TASK REQUIREMENTS
Would you return, word for word, the lines of the data below from the line with "Tříkrálová návštěva na" through the line with "Zobrazit předvolby (629, 2531)", and no others?

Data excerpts
• • • • •

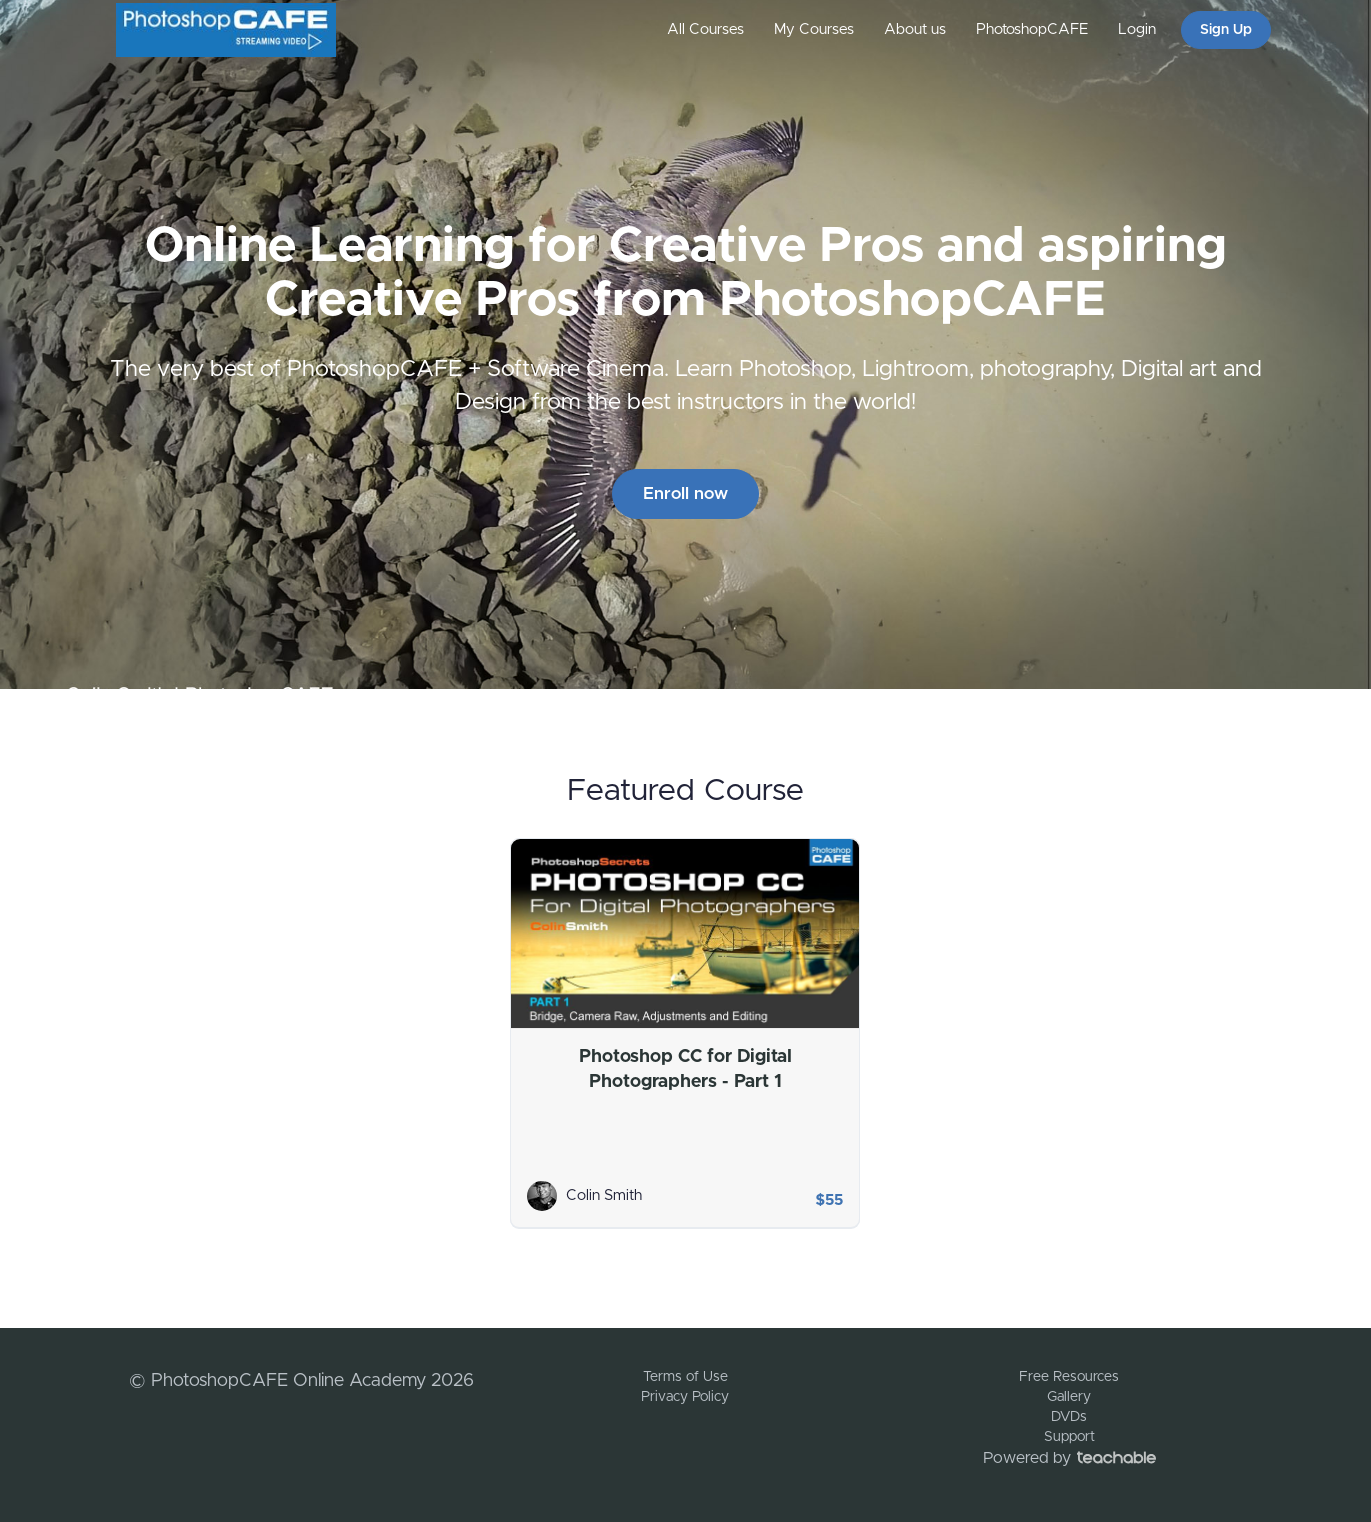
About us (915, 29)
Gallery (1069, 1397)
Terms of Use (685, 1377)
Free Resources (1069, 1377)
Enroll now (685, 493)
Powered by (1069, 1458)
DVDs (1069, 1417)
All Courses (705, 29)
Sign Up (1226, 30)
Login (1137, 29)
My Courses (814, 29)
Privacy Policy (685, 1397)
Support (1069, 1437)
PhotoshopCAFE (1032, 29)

• • • • •

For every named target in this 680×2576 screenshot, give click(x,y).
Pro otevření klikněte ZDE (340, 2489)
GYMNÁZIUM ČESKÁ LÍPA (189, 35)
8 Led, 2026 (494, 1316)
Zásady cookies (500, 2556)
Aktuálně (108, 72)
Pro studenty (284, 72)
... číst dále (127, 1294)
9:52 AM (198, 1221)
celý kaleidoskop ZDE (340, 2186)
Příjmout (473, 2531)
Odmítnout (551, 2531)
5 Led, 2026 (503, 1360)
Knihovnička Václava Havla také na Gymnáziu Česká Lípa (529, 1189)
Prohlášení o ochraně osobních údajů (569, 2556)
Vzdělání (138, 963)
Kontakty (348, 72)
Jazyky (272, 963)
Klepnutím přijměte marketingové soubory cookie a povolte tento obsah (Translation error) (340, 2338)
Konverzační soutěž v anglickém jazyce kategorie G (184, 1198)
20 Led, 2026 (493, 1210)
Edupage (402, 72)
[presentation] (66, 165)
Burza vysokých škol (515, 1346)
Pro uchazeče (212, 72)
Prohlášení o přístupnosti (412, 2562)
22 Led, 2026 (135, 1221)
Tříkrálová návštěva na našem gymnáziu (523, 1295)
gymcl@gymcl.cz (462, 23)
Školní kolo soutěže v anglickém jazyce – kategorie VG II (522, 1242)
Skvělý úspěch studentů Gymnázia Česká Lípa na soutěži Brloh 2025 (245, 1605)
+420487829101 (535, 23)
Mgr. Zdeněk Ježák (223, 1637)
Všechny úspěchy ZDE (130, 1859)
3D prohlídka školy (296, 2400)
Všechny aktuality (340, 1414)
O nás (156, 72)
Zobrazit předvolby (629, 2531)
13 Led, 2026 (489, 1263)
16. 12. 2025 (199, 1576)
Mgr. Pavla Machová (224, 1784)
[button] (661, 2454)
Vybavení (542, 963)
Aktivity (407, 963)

• • • • •

OUTPUT OF THE TASK
Tříkrálová návštěva na našem gymnáziu (523, 1295)
gymcl@gymcl.cz (462, 23)
Školní kolo soutěže v anglickém jazyce – kategorie VG II (522, 1242)
Skvělý úspěch studentů Gymnázia Česká Lípa na soutěži Brloh 2025 (245, 1605)
+420487829101 (535, 23)
Mgr. Zdeněk Ježák (223, 1637)
Všechny úspěchy ZDE (130, 1859)
3D prohlídka školy (296, 2400)
Všechny aktuality (340, 1414)
O nás (156, 72)
Zobrazit předvolby (629, 2531)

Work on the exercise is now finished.